Mbappé pretende la fascia di capitano al cambio, Totti faceva l’opposto: il video di Francesco spopola

Nelle ultime ore un video di Francesco Totti, pubblicato in risposta a un altro filmato con protagonista Kylian Mbappé in situazione analoga, sta spopolando all'estero. Non solo per i milioni di visualizzazioni, ma soprattutto per il comportamento completamente opposto mostrato dai due campioni al momento in cui sono chiamati ad entrare in campo dalla panchina: Mbappé pretende che gli sia consegnata la fascia di capitano da chi l'indossava fino a quel momento, a Totti gliela vorrebbero dare, ma lui fa cenno di no con ampi gesti, arrivando ad alzare la voce pur di farla conservare a chi ce l'aveva fino ad allora.

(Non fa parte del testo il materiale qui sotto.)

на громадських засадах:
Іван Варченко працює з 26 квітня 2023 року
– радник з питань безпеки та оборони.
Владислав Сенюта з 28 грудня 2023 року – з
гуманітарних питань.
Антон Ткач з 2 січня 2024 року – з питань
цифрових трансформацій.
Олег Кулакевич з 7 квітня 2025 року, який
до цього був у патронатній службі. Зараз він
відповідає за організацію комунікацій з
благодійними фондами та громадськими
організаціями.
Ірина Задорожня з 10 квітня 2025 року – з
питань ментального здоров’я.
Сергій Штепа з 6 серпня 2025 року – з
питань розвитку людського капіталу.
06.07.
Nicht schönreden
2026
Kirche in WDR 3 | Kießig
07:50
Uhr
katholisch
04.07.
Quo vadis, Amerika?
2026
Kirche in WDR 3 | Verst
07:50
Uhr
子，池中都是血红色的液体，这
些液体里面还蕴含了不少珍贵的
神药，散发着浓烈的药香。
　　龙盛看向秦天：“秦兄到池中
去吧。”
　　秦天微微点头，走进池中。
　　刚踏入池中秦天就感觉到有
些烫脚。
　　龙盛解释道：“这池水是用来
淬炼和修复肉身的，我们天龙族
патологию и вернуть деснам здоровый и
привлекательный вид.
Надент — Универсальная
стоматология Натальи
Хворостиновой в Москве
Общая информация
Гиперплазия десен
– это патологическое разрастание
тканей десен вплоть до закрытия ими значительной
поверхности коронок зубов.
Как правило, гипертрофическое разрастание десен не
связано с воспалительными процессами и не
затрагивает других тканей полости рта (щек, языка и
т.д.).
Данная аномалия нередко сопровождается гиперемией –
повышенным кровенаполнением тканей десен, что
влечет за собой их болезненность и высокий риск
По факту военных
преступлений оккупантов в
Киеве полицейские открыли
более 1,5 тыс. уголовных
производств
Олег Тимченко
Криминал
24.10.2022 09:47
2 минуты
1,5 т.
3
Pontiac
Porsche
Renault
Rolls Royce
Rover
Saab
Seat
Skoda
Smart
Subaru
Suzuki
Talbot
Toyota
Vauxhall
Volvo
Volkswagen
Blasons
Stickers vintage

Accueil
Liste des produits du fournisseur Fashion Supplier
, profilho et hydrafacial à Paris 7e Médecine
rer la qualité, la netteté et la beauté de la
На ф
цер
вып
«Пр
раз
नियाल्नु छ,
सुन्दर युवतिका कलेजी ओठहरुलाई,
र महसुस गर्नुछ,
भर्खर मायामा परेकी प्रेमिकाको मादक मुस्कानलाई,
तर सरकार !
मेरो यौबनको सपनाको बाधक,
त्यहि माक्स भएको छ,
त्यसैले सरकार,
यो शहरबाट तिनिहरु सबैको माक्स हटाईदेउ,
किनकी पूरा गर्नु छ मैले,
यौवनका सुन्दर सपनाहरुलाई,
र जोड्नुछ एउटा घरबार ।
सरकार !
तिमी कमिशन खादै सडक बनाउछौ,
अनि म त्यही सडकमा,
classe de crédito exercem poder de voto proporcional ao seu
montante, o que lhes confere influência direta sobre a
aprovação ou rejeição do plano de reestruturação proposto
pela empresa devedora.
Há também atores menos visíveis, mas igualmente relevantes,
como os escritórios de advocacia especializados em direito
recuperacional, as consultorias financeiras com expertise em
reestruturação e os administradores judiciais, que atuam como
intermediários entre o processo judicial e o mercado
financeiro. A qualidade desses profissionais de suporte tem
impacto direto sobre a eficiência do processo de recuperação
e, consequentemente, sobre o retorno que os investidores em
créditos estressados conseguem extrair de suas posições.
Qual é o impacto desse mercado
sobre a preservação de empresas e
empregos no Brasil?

Il comportamento da leader di Francesco Totti contrapposto all'arroganza di Kylian Mbappé
Il giudizio del popolo dei social, che ha inondato il video di commenti da ogni parte del mondo, è stato un plebiscito per la bandiera immortale della Roma, esaltata come il simbolo di un carisma che non ha bisogno di riconoscimenti visibili per essere investito in ogni istante del suo ruolo naturale di capo. Classe umana prima che calcistica, questo è Totti agli occhi del mondo, anche adesso che sono passati quasi 9 anni dal suo ritiro.
Ben più impietoso il giudizio su Mbappé, massacrato per il suo atteggiamento arrogante e irrispettoso del compagno. Un comportamento non da leader, che è poi l'accusa mossa da sempre all'attaccante francese: un sublime solista, che spesso fa la differenza al massimo livello, ma tutt'altro che un uomo squadra. In quelle immagini, in cui gesticola per segnalare di aspettare di ricevere al più presto la fascia non c'è alcuna empatia né sensibilità per la causa comune, ma solo alterigia.
Cosa ha fatto Mbappé durante Colombia-Francia: la pretesa di avere la fascia di capitano da Kanté
L'episodio è avvenuto qualche giorno fa, il 29 marzo, durante l'amichevole che la Francia ha giocato e vinto contro la Colombia negli Stati Uniti. Al '78 Deschamps ha deciso di far entrare Mbappé al posto dell'interista Marcus Thuram. L'attaccante del Real Madrid, mentre era ancora sulla linea laterale in attesa di entrare, ha fatto un gesto chiaro a Cherki (che era in campo) per fargli prendere la fascia di capitano da N'Golo Kanté, che la indossava dal 1′, e portargliela prima che entrasse. Cosa puntualmente avvenuta. Mbappé non immaginava minimamente che il suo gesto potesse scatenare tutte queste polemiche in Francia, acuite dal fatto che la mancanza di rispetto è avvenuta nei confronti del 35enne Kanté, per tutti icona di etica del lavoro e dedizione alla causa.
La differenza con quanto aveva fatto Totti in Genoa-Roma: Keita respinto in maniera decisa
La reazione di Totti risale invece a un Genoa-Roma del 14 dicembre 2014: Rudi Garcia richiamò in panchina Adem Ljajic al 77′ per inserire Francesco. In quel momento sul campo la fascia di capitano la indossava Seydou Keita. Il maliano fu lui a correre subito verso Totti, che era a bordo campo in attesa di entrare, per consegnargli la fascia, ma trovò un fermo rifiuto. Le immagini mostrano la leggenda giallorossa scuotere la testa, gesticolare energicamente e infine mandare via Keita in maniera brusca, urlandogli "gioca!".
Immagini che ora sono state riproposte e fanno sottolineare a tutti la stessa cosa: Totti non voleva la fascia perché considerava Keita un leader adeguato e lo rispettava in quanto tale. Lui era il capitano della Roma senza bisogno del simbolo. Esattamente l'opposto di Mbappé.